- [Problem to work on] Could you write out, exactly, every line from the top of the data through the line holding "معرفی تور کوبا و ویزای کوبا، تور اقساطی مالزی"? Omit the pictures.

- [Saved data entries]
·····
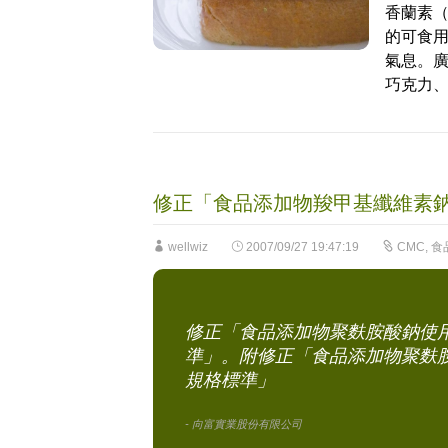
香蘭素（
的可食
氣息。
巧克力
修正「食品添加物羧甲基纖維素
wellwiz
2007/09/27 19:47:19
CMC
,
食
修正「食品添加物聚麩胺酸鈉使
準」。附修正「食品添加物聚麩
規格標準」
- 向富實業股份有限公司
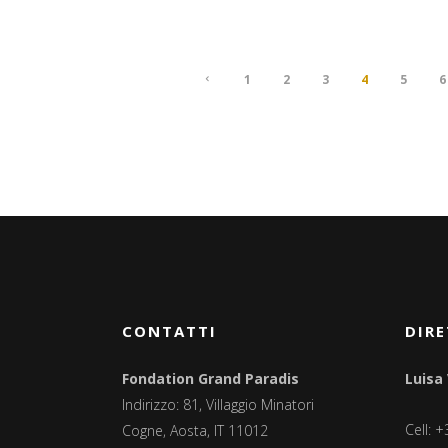
1
2
3
4
5
6
CONTATTI
DIRE
Fondation Grand Paradis
Luisa
Indirizzo: 81, Villaggio Minatori
Cell: 
Cogne, Aosta, IT 11012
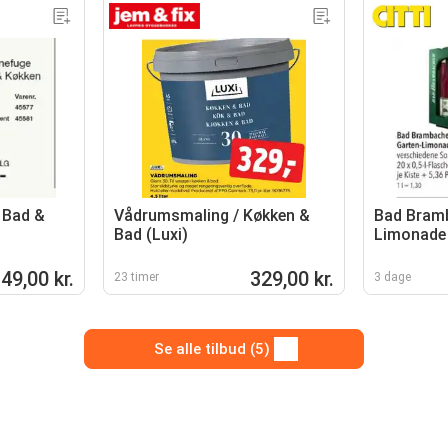
 Bad &
Vådrumsmaling / Køkken &
Bad Bramb
Bad (Luxi)
Limonade
49,00 kr.
329,00 kr.
23 timer
3 dage
Se alle tilbud (5)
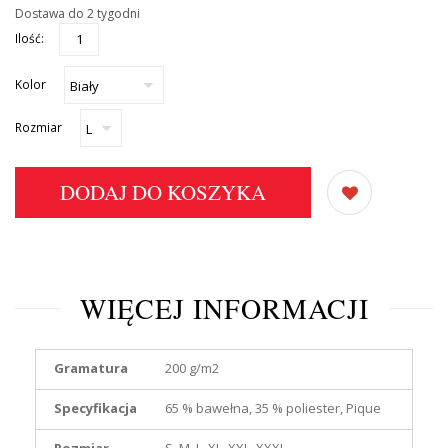
Dostawa do 2 tygodni
Ilość:
Kolor
Rozmiar
DODAJ DO KOSZYKA
WIĘCEJ INFORMACJI
Gramatura
200 g/m
2
Specyfikacja
65 % bawełna, 35 % poliester, Pique
Rozmiar
S, M, L, XL, XXL, XXXL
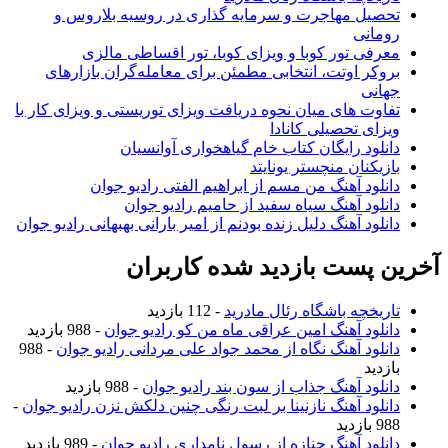
تحصیل مهاجرت و سرمایه گذاری در روسیه بلاروس و
رومانی
معرفی تور کوبا و ویزای کوبا، تور اقساطی مالزی
بروکر اوتت، انتخابی مطمئن برای معامله‌گران بازارهای
جهانی
تفاوت های میان نحوه دریافت ویزای توریستی و ویزای کار با
ویزای تحصیلی کانادا
دانلود رایگان کتاب خام گیاهخواری آوانسیان
بازیکنان منچستر یونایتد
دانلود آهنگ من مسم از ابراهیم الفتی رادیو جوان
دانلود آهنگ سیاه سفید از حامیم رادیو جوان
دانلود آهنگ دلیل زنده بودنم از امیر بارانی بهبهانی رادیو جوان
آخرین پست بازدید شده کاربران
تاریخچه باشگاه رئال مادرید
- 112 بازدید
دانلود آهنگ امین عراقی ماه من کو رادیو جوان
- 988 بازدید
دانلود آهنگ نگاه از محمد جواد علی مردانی رادیو جوان
- 988
بازدید
دانلود آهنگ جذاب از سون بند رادیو جوان
- 988 بازدید
دانلود آهنگ نازنینا بر لبت رنگی چنین دلکش نزن رادیو جوان
-
988 بازدید
دانلود آهنگ جنازه از رسول نامداری رادیو جوان
- 989 بازدید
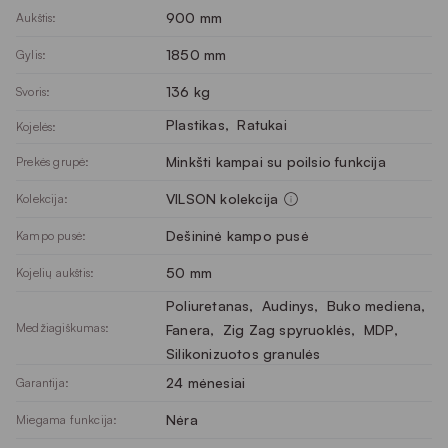
900 mm
Aukštis:
1850 mm
Gylis:
136 kg
Svoris:
Plastikas
, 
Ratukai
Kojelės:
Minkšti kampai su poilsio funkcija
Prekės grupė:
VILSON kolekcija
Kolekcija:
Dešininė kampo pusė
Kampo pusė:
50 mm
Kojelių aukštis:
Poliuretanas
, 
Audinys
, 
Buko mediena
, 
Medžiagiškumas:
Fanera
, 
Zig Zag spyruoklės
, 
MDP
, 
Silikonizuotos granulės
24 mėnesiai
Garantija:
Nėra
Miegama funkcija:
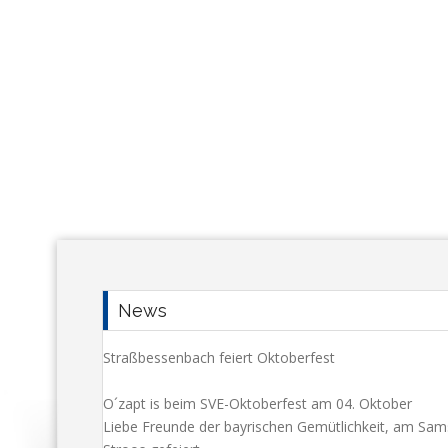
News
Straßbessenbach feiert Oktoberfest
O´zapt is beim SVE-Oktoberfest am 04. Oktober
Liebe Freunde der bayrischen Gemütlichkeit, am Sa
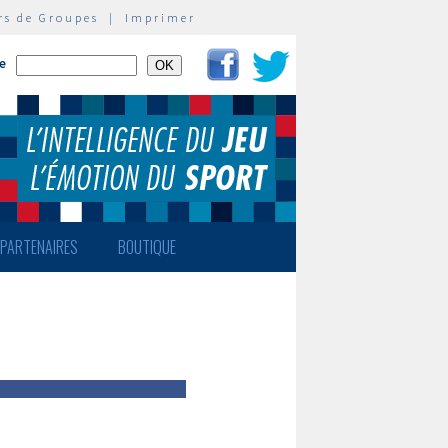
rs de Groupes
|
Imprimer
te
PARTENAIRES
BOUTIQUE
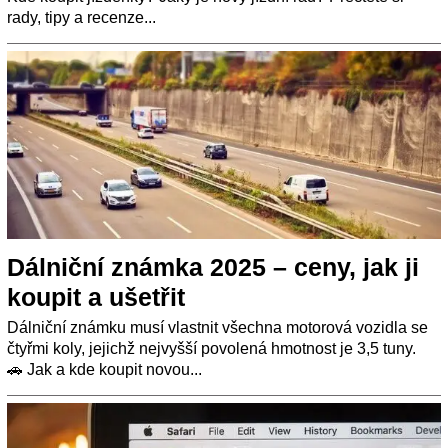
rady, tipy a recenze...
Dálniční známka 2025 – ceny, jak ji
koupit a ušetřit
Dálniční známku musí vlastnit všechna motorová vozidla se
čtyřmi koly, jejichž nejvyšší povolená hmotnost je 3,5 tuny.
🚗 Jak a kde koupit novou...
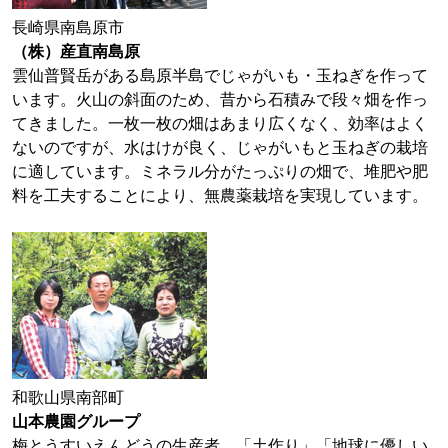
長崎県南島原市
（株）産直南島原
雲仙普賢岳がある島原半島でじゃがいも・玉ねぎを作って
います。火山の斜面のため、昔から石積みで段々畑を作っ
てきました。一枚一枚の畑はあまり広くなく、効率はよく
ないのですが、水はけが良く、じゃがいもと玉ねぎの栽培
に適しています。ミネラル分がたっぷりの畑で、堆肥や肥
料を工夫することにより、無農薬栽培を実現しています。
和歌山県南部町
山本農園グループ
梅とうすいえんどうの生産者。「土作り」「地球に優しい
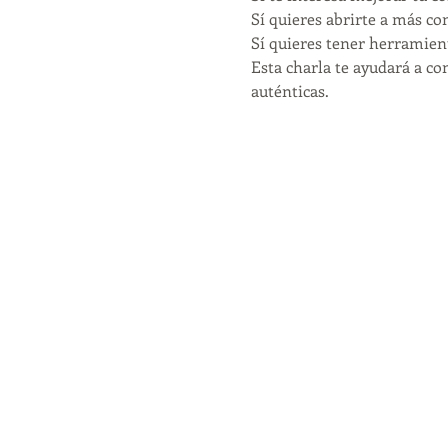
Sí quieres abrirte a más co
Sí quieres tener herramient
Esta charla te ayudará a c
auténticas.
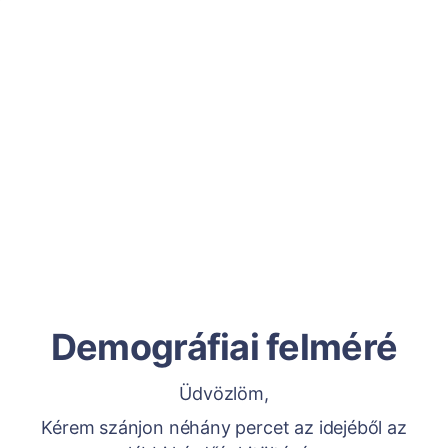
Demográfiai felméré
Üdvözlöm,
Kérem szánjon néhány percet az idejéből az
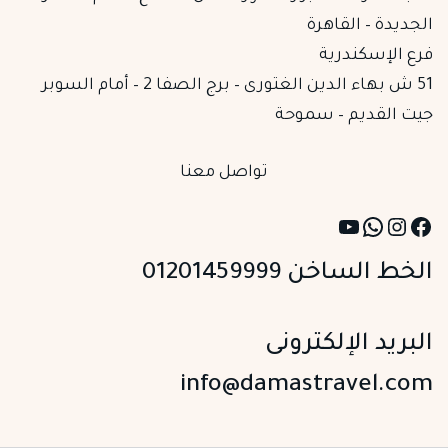
الجديدة – القاهرة
فرع الإسكندرية
51 ش بهاء الدين الغتورى – برج الصفا 2 – أمام السوبر
جيت القديم – سموحة
تواصل معنا
YouTube
WhatsApp
Instagram
Facebook
الخط الساخن 01201459999
البريد الإلكترونى
info@damastravel.com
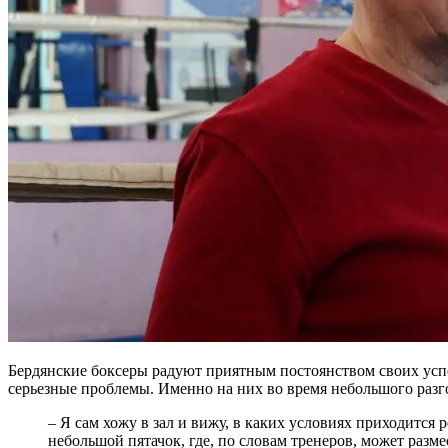
Бердянские боксеры радуют приятным постоянством своих успе
серьезные проблемы. Именно на них во время небольшого разг
– Я сам хожу в зал и вижу, в каких условиях приходится 
небольшой пятачок, где, по словам тренеров, может разм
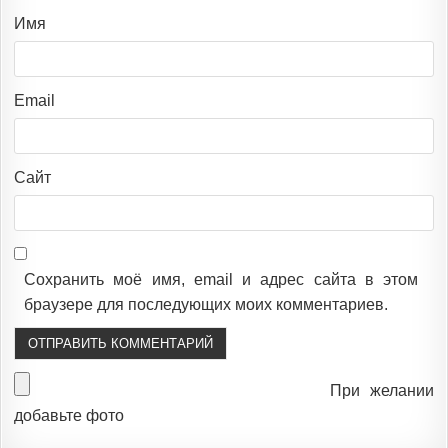
Имя
Email
Сайт
Сохранить моё имя, email и адрес сайта в этом
браузере для последующих моих комментариев.
При желании
добавьте фото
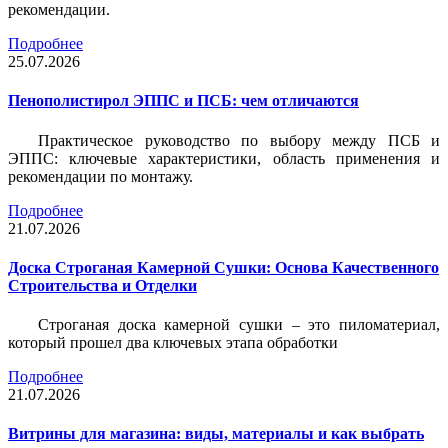
рекомендации.
Подробнее
25.07.2026
Пенополистирол ЭППС и ПСБ: чем отличаются
Практическое руководство по выбору между ПСБ и
ЭППС: ключевые характеристики, область применения и
рекомендации по монтажу.
Подробнее
21.07.2026
Доска Строганая Камерной Сушки: Основа Качественного
Строительства и Отделки
Строганая доска камерной сушки – это пиломатериал,
который прошел два ключевых этапа обработки
Подробнее
21.07.2026
Витрины для магазина: виды, материалы и как выбрать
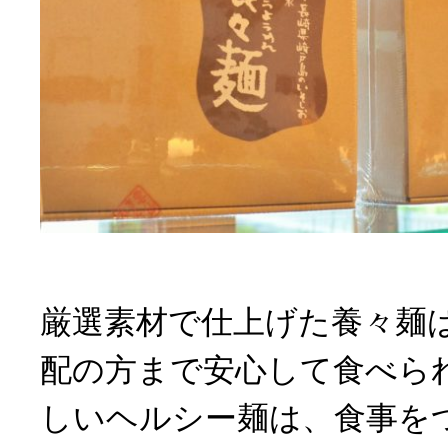
厳選素材で仕上げた養々麺
配の方まで安心して食べら
しいヘルシー麺は、食事を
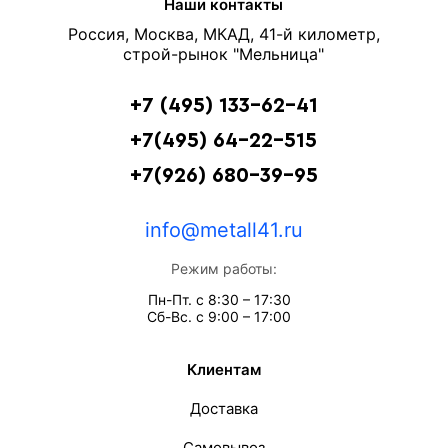
Наши контакты
Россия, Москва, МКАД, 41-й километр,
строй-рынок "Мельница"
+7 (495) 133-62-41
+7(495) 64-22-515
+7(926) 680-39-95
info@metall41.ru
Режим работы:
Пн-Пт. с 8:30 – 17:30
Сб-Вс. с 9:00 – 17:00
Клиентам
Доставка
Самовывоз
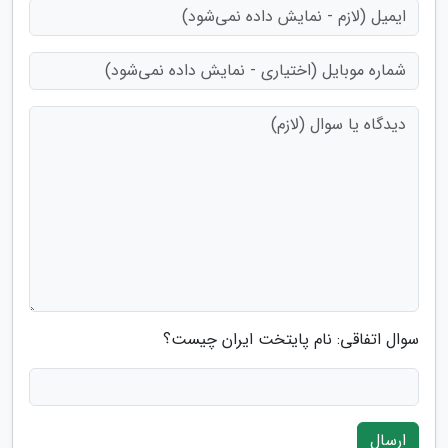
سوال اتفاقی: نام پایتخت ایران چیست؟
ارسال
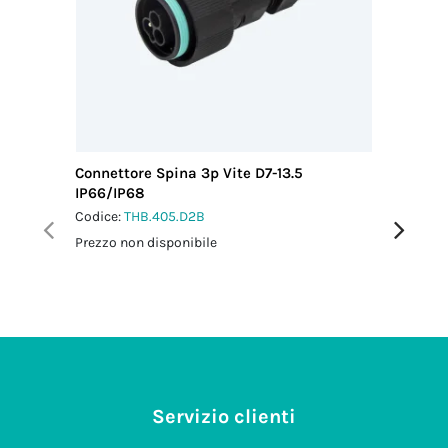
Connettore Spina 3p Vite D7-13.5
Connetto
IP66/IP68
IP66/IP
Codice:
THB.405.D2B
Codice:
T
Prezzo non disponibile
Prezzo no
Servizio clienti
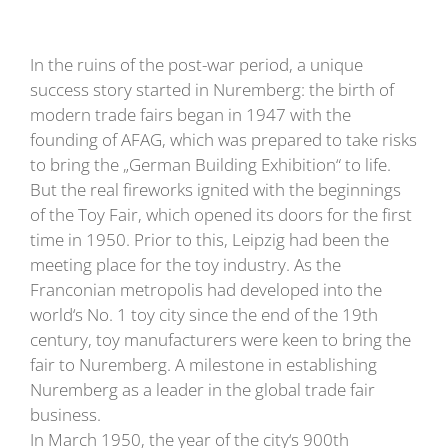
In the ruins of the post-war period, a unique
success story started in Nuremberg: the birth of
modern trade fairs began in 1947 with the
founding of AFAG, which was prepared to take risks
to bring the „German Building Exhibition“ to life.
But the real fireworks ignited with the beginnings
of the Toy Fair, which opened its doors for the first
time in 1950. Prior to this, Leipzig had been the
meeting place for the toy industry. As the
Franconian metropolis had developed into the
world‘s No. 1 toy city since the end of the 19th
century, toy manufacturers were keen to bring the
fair to Nuremberg. A milestone in establishing
Nuremberg as a leader in the global trade fair
business.
In March 1950, the year of the city‘s 900th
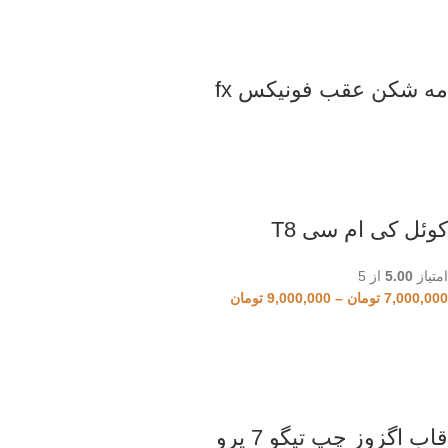
مه شکن عقب فونیکس fx
کوئل کی ام سی T8
امتیاز
5.00
از 5
7,000,000
تومان
–
9,000,000
تومان
قاب اگزوز چپ تیگو 7 پرو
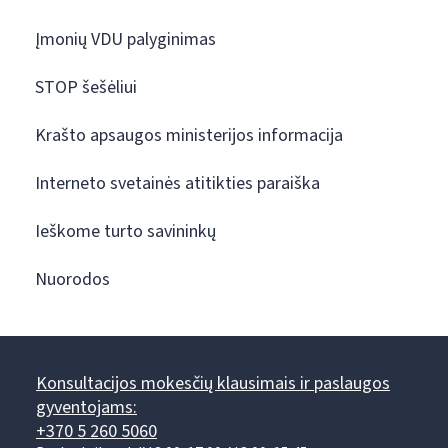
Įmonių VDU palyginimas
STOP šešėliui
Krašto apsaugos ministerijos informacija
Interneto svetainės atitikties paraiška
Ieškome turto savininkų
Nuorodos
Konsultacijos mokesčių klausimais ir paslaugos
gyventojams:
+370 5 260 5060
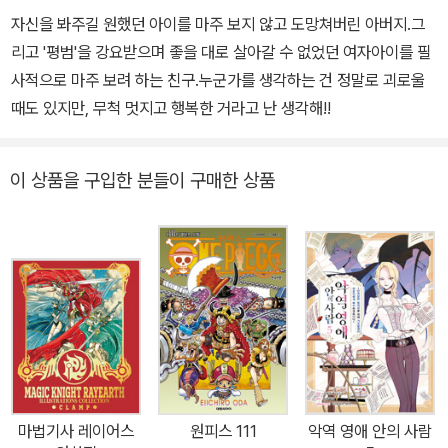
자신을 봐주길 원했던 아이를 마주 보지 않고 도망쳐버린 아버지.그
리고 '평범'을 강요받으며 좋을 대로 살아갈 수 없었던 여자아이를 필
사적으로 마주 보려 하는 친구.누군가를 생각하는 건 정말로 괴로울
때도 있지만, 무척 멋지고 행복한 거라고 난 생각해!!
이 상품을 구입한 분들이 구매한 상품
마법기사 레이어스
원피스 111
악역 영애 안의 사람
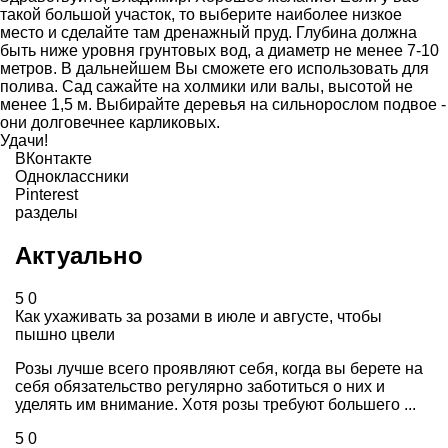
такой большой участок, то выберите наиболее низкое
место и сделайте там дренажный пруд. Глубина должна
быть ниже уровня грунтовых вод, а диаметр не менее 7-10
метров. В дальнейшем Вы сможете его использовать для
полива. Сад сажайте на холмики или валы, высотой не
менее 1,5 м. Выбирайте деревья на сильнорослом подвое -
они долговечнее карликовых.
Удачи!
ВКонтакте
Одноклассники
Pinterest
разделы
Актуально
5
0
Как ухаживать за розами в июле и августе, чтобы
пышно цвели
Розы лучше всего проявляют себя, когда вы берете на
себя обязательство регулярно заботиться о них и
уделять им внимание. Хотя розы требуют большего ...
5
0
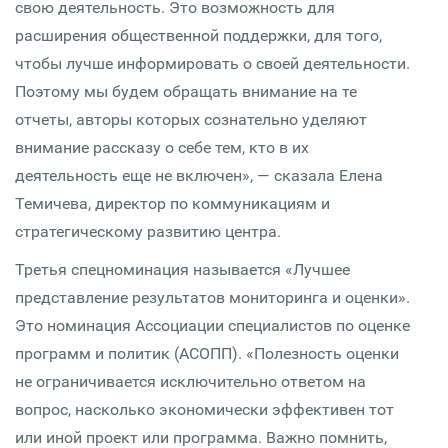
свою деятельность. Это возможность для
расширения общественной поддержки, для того,
чтобы лучше информировать о своей деятельности.
Поэтому мы будем обращать внимание на те
отчеты, авторы которых сознательно уделяют
внимание рассказу о себе тем, кто в их
деятельность еще не включен», — сказала Елена
Темичева, директор по коммуникациям и
стратегическому развитию центра.
Третья спецноминация называется «Лучшее
представление результатов мониторинга и оценки».
Это номинация Ассоциации специалистов по оценке
программ и политик (АСОПП). «Полезность оценки
не ограничивается исключительно ответом на
вопрос, насколько экономически эффективен тот
или иной проект или программа. Важно помнить,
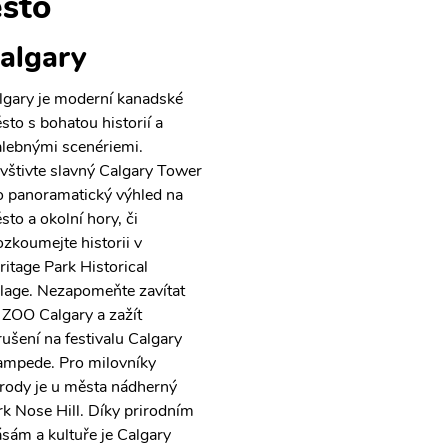
sto
algary
lgary je moderní kanadské
sto s bohatou historií a
lebnými scenériemi.
vštivte slavný Calgary Tower
o panoramatický výhled na
sto a okolní hory, či
ozkoumejte historii v
ritage Park Historical
llage. Nezapomeňte zavítat
 ZOO Calgary a zažít
rušení na festivalu Calgary
ampede. Pro milovníky
írody je u města nádherný
rk Nose Hill. Díky prirodním
ásám a kultuře je Calgary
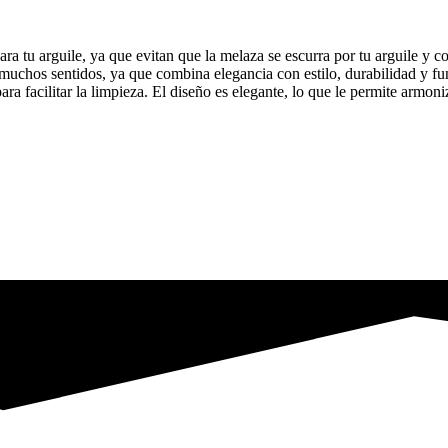
tu arguile, ya que evitan que la melaza se escurra por tu arguile y co
 muchos sentidos, ya que combina elegancia con estilo, durabilidad y fu
 facilitar la limpieza. El diseño es elegante, lo que le permite armoniz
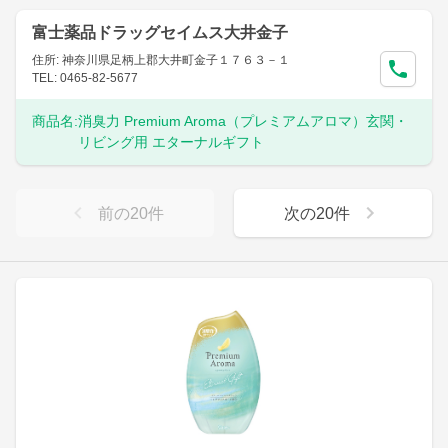
富士薬品ドラッグセイムス大井金子
住所: 神奈川県足柄上郡大井町金子１７６３－１
TEL: 0465-82-5677
商品名:
消臭力 Premium Aroma（プレミアムアロマ）玄関・
リビング用 エターナルギフト
前の
20
件
次の
20
件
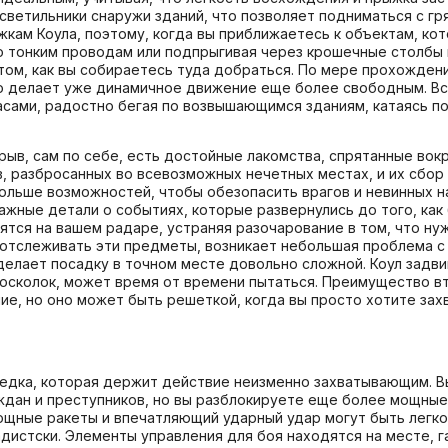
 светильники снаружи зданий, что позволяет подниматься с г
кам Коула, поэтому, когда вы приближаетесь к объектам, кот
по тонким проводам или подпрыгивая через крошечные столбы
о том, как вы собираетесь туда добраться. По мере прохожден
о делает уже динамичное движение еще более свободным. Вся
асами, радостно бегая по возвышающимся зданиям, катаясь п
зрыв, сам по себе, есть достойные лакомства, спрятанные во
вов, разбросанных во всевозможных нечетных местах, и их сбо
 больше возможностей, чтобы обезопасить врагов и невинных 
жные детали о событиях, которые развернулись до того, как 
явятся на вашем радаре, устраняя разочарование в том, что 
е отслеживать эти предметы, возникает небольшая проблема 
делает посадку в точном месте довольно сложной. Коул задвиг
осколок, может время от времени пытаться. Преимущество втя
, но оно может быть решеткой, когда вы просто хотите захв
зведка, которая держит действие неизменно захватывающим. В
ждан и преступников, но вы разблокируете еще более мощные
ощные ракеты и впечатляющий ударный удар могут быть легко
адистски. Элементы управления для боя находятся на месте, г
·····
- [Answer section]
香蘭素（
的可食
氣息。
巧克力
修正「食品添加物羧甲基纖維素
wellwiz
2007/09/27 19:47:19
CMC
,
食
修正「食品添加物聚麩胺酸鈉使
準」。附修正「食品添加物聚麩
規格標準」
- 向富實業股份有限公司
1
2
3
4
5
6
CONTATTI
DIRE
Fondation Grand Paradis
Luisa
Indirizzo: 81, Villaggio Minatori
Cell: 
Cogne, Aosta, IT 11012
 Bad &
Vådrumsmaling / Køkken &
Bad Bramb
Bad (Luxi)
Limonade
49,00 kr.
329,00 kr.
23 timer
3 dage
Se alle tilbud (5)
Dostawa do 2 tygodni
Ilość:
Kolor
Rozmiar
DODAJ DO KOSZYKA
WIĘCEJ INFORMACJI
Gramatura
200 g/m
2
Specyfikacja
65 % bawełna, 35 % poliester, Pique
Rozmiar
S, M, L, XL, XXL, XXXL
تحصیل مهاجرت و سرمایه گذاری در روسیه بلاروس و
رومانی
معرفی تور کوبا و ویزای کوبا، تور اقساطی مالزی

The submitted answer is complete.